Die Geschichte der kleinen Motorradfabrik UT, die
im Stuttgarter Vorort Untertürkheim 1922 beginnt
und 1962 endet, wird in einer ausführlichen Schilderung in "Motorrad
Chassis" Nr. 5/1989 mit dem treffenden Titel "Schwäbischer
Fleiß" erzählt. Sie wurde vom schwäbischen Tüftler
und Motorradrennfahrer Hermann Scheihing gegründet, und die Markenbezeichnung
UT ist schlicht die Abkürzung von Untertürkheim,
wo die Motorräder mit diesem Emblem am Tank zunächst entstanden.
Wenn
im vorliegenden Prospekt der beiden im Jahr 1951 angebotenen Modelle
die Fußnote sagt: "In vielen Rennschlachten erprobt und bewährt'',
so bezieht sich diese Feststellung auf die Zwischenkriegszeit, und die
genannten UT-Rennfahrer Max Kiemel aus Waldsee, Kurt Frentzen-Köln,
Otto Kohfink-Bietigheim und Rudi Gehrung-Stuttgart, errangen ihre Erfolge
auf UT-Maschinen überwiegend vor 1930, Kiemel tritt sogar 1929
als Deutscher Straßen-Meister der Klasse bis 350 ccm auf UT mit
JAP-Motor hervor.
Wenn ich nicht irre, war Otto Kohfink, ein weiterer auf allen Rennplätzen
bekannter und beliebter Schwabe, auch Deutscher Zementbahnmeister auf
UT, doch fehlen darüber heute, nach rund 60 Jahren, jegliche Aufzeichnungen.
Man kann jedoch unterstreichen, daß die Motorradmarke UT, die
schon 1925 von Untertürkheim nach Vaihingen zur Maschinenfabrik
Bergmüller & Co übersiedelte, in den 20er Jahren zu den
aktivsten und auch erfolgreichen in der Motorsportszene zählte.
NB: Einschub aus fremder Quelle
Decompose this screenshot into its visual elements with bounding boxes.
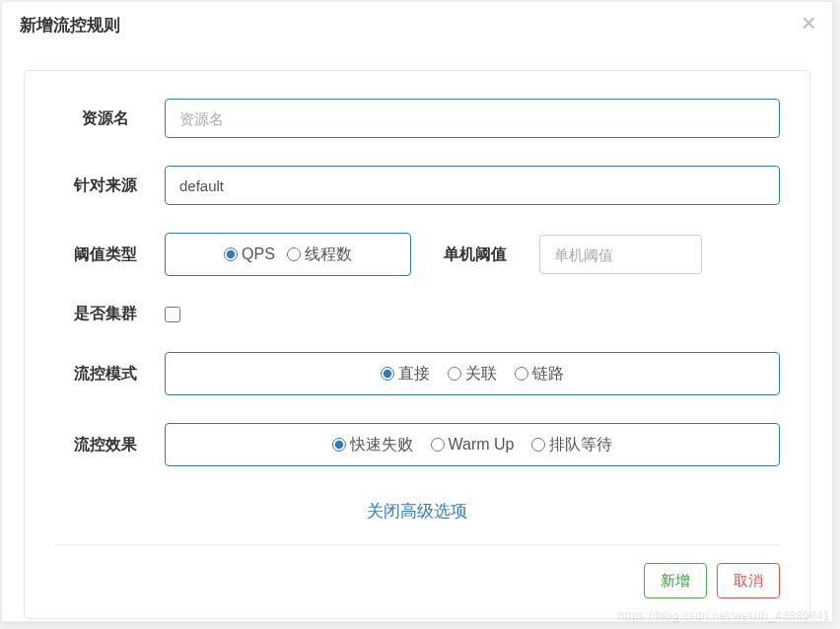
- watermark-text: https://blog.csdn.net/weixin_43889841: [618, 609, 830, 623]
- effect-group: 快速失败 Warm Up 排队等待: [165, 423, 780, 466]
- radio-effect-failfast-label: 快速失败: [350, 435, 413, 455]
- radio-effect-queue-label: 排队等待: [549, 435, 612, 455]
- radio-effect-warmup-label: Warm Up: [449, 436, 515, 454]
- modal-header: 新增流控规则 ×: [2, 2, 832, 46]
- row-effect: 流控效果 快速失败 Warm Up 排队等待: [54, 423, 780, 466]
- modal-footer: 新增 取消: [54, 545, 780, 598]
- label-cluster: 是否集群: [54, 304, 165, 324]
- label-threshold-value: 单机阈值: [411, 245, 539, 265]
- label-source: 针对来源: [54, 175, 165, 196]
- radio-mode-relate[interactable]: 关联: [448, 364, 497, 384]
- radio-mode-direct[interactable]: 直接: [381, 364, 430, 384]
- modal-title: 新增流控规则: [20, 14, 814, 36]
- threshold-type-group: QPS 线程数: [165, 233, 411, 276]
- row-cluster: 是否集群: [54, 304, 780, 324]
- radio-effect-queue-input[interactable]: [531, 438, 545, 452]
- row-threshold: 阈值类型 QPS 线程数 单机阈值: [54, 233, 780, 276]
- radio-mode-direct-input[interactable]: [381, 367, 394, 381]
- modal-dialog: 新增流控规则 × 资源名 针对来源 阈值类型: [1, 1, 833, 622]
- submit-button[interactable]: 新增: [644, 563, 707, 598]
- form-panel: 资源名 针对来源 阈值类型 QPS: [24, 70, 810, 619]
- advanced-toggle-row: 关闭高级选项: [54, 500, 780, 523]
- radio-effect-warmup[interactable]: Warm Up: [431, 436, 515, 454]
- radio-effect-warmup-input[interactable]: [431, 438, 445, 452]
- row-source: 针对来源: [54, 166, 780, 205]
- radio-qps-label: QPS: [242, 245, 275, 263]
- radio-mode-chain-label: 链路: [532, 364, 564, 384]
- radio-effect-failfast[interactable]: 快速失败: [332, 435, 413, 455]
- label-resource: 资源名: [54, 108, 165, 129]
- label-effect: 流控效果: [54, 435, 165, 455]
- radio-mode-chain-input[interactable]: [515, 367, 528, 381]
- radio-mode-relate-label: 关联: [465, 364, 497, 384]
- row-resource: 资源名: [54, 99, 780, 138]
- radio-mode-direct-label: 直接: [398, 364, 430, 384]
- radio-threads-input[interactable]: [287, 247, 301, 261]
- radio-qps-input[interactable]: [224, 247, 238, 261]
- radio-threads-label: 线程数: [305, 245, 352, 265]
- mode-group: 直接 关联 链路: [165, 352, 780, 395]
- modal-body: 资源名 针对来源 阈值类型 QPS: [2, 46, 832, 629]
- cancel-button[interactable]: 取消: [717, 563, 780, 598]
- close-icon[interactable]: ×: [802, 10, 816, 35]
- cluster-checkbox[interactable]: [165, 307, 180, 322]
- threshold-value-input[interactable]: [539, 235, 702, 274]
- source-input[interactable]: [165, 166, 780, 205]
- radio-qps[interactable]: QPS: [224, 245, 275, 263]
- label-threshold-type: 阈值类型: [54, 245, 165, 265]
- radio-mode-relate-input[interactable]: [448, 367, 461, 381]
- label-mode: 流控模式: [54, 364, 165, 384]
- row-mode: 流控模式 直接 关联 链路: [54, 352, 780, 395]
- radio-threads[interactable]: 线程数: [287, 245, 352, 265]
- radio-effect-queue[interactable]: 排队等待: [531, 435, 612, 455]
- radio-mode-chain[interactable]: 链路: [515, 364, 564, 384]
- advanced-toggle-link[interactable]: 关闭高级选项: [367, 502, 467, 521]
- resource-input[interactable]: [165, 99, 780, 138]
- radio-effect-failfast-input[interactable]: [332, 438, 346, 452]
Jener hier 1951 im Prospekt, der nurmehr
Motorradkonfektion der ersten Nachkriegsjahre zeigt, nachzulesende Hinweis
auf die große Sport-Vergangenheit hat also seine Begründung
und wurde deshalb von den UT-Herstellern nicht nur zu Recht, sondern
auch mit Stolz zitiert. Die nach dem Krieg in Stuttgart-Möhringen
beheimatete Motorradfabrik war zu diesem Zeitpunkt das einzige schwäbische
Unternehmen, das Motorräder mit den bewährten Einbaumotoren
von ILO aus Pinneberg bei Hamburg herstellte. Die anderen Konfektionäre,
meist Fahrradfabriken, waren im Raum um Bielefeld und Nürnberg
beheimatet.
Vorher
- seit der Gründung von UT - waren es Motoren der Marken JAP, Blackburne
und Küchen, die UT- Motorräder antrieben. Als nach 1933 keine
Devisen mehr für ausländische Motoren verfügbar waren,
kamen Bark-Motoren in die UT-Fahrgestelle, nachdem die Bestände
an JAP- und Blackburne-Aggregaten aufgebraucht waren, und nach dem Krieg
wechselte UT von Viertakt-Motoren zum Zweitakter von ILO. Es gab jedoch
schon einmal in der Gründerzeit einen eigenen UT- Zweitaktmotor
von 246 ccm Hubraum, der laut Tragatsch seine Abstammung vom Bekamo-Motor
nicht verleugnen konnte. Doch zurück zum Jahr 1951.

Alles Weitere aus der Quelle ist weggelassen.